Depuis début septembre 2017, un nouveau conflit foncier a éclaté dans la région forestière de l’Ouest. Des jeunes Wê ont envahi la forêt classée de Goin-Débé pour chasser les « clandestins » en majorité des Baoulé qui y avaient installé leurs plantations. Ceux-ci, refugiés dans un premier temps en ville, vont revenir accompagnés par des Dozos pour déloger ceux qui les ont chassés. Cela va déclencher des affrontements dans d’autres campements et villages. Le bilan est aujourd’hui de deux morts, plusieurs dizaines de blessés et plus de 3 000 déplacés.

Ce conflit est le dernier d’une longue liste.
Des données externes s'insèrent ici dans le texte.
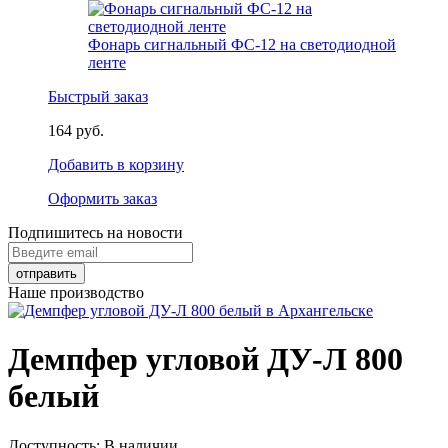
Фонарь сигнальный ФС-12 на светодиодной
ленте
Быстрый заказ
164 руб.
Добавить в корзину
Оформить заказ
Подпишитесь на новости
Наше производство
Демпфер угловой ДУ-Л 800
белый
Доступность:
В наличии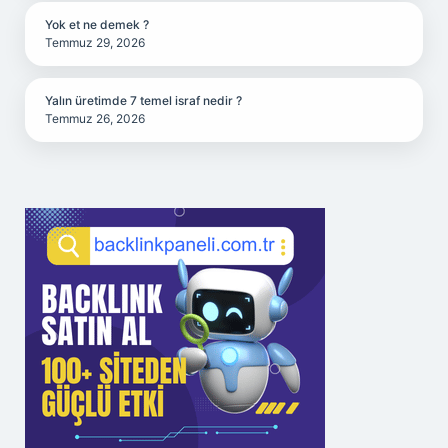
Yok et ne demek ?
Temmuz 29, 2026
Yalın üretimde 7 temel israf nedir ?
Temmuz 26, 2026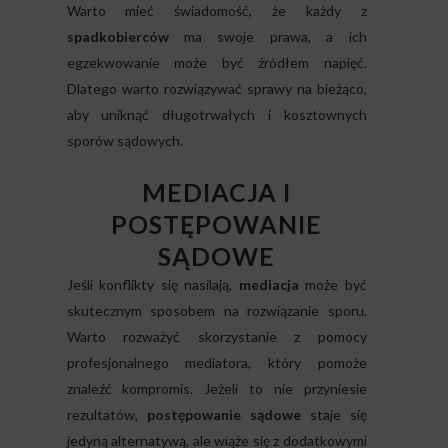
Warto mieć świadomość, że każdy z
spadkobierców
ma swoje prawa, a ich
egzekwowanie może być źródłem napięć.
Dlatego warto rozwiązywać sprawy na bieżąco,
aby uniknąć długotrwałych i kosztownych
sporów sądowych.
MEDIACJA I
POSTĘPOWANIE
SĄDOWE
Jeśli konflikty się nasilają,
mediacja
może być
skutecznym sposobem na rozwiązanie sporu.
Warto rozważyć skorzystanie z pomocy
profesjonalnego mediatora, który pomoże
znaleźć kompromis. Jeżeli to nie przyniesie
rezultatów,
postępowanie sądowe
staje się
jedyną alternatywą, ale wiąże się z dodatkowymi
En effet, dans cette région les affrontements entre populations autochtones et allogènes (nom donné aux populations venues d’autres régions de la Côte d’Ivoire ou de pays voisins) ne datent pas d’aujourd’hui. Ils se sont exacerbés avec la rébellion armée de 2002. D’innombrables exactions et massacres ont été commis, par exemple, à Guitrozon et à Petit Duékoué.

Du fait que l’Ouest de la Côte d’Ivoire est très riche en terres fertiles, elle est devenue au fil du temps une région de prédilection pour les cultures d’importation comme le cacao, le café, etc. Elle a donc toujours attiré des agriculteurs venus d’autres régions dont les terres et le climat ne sont pas forcément adaptés à ces types de cultures.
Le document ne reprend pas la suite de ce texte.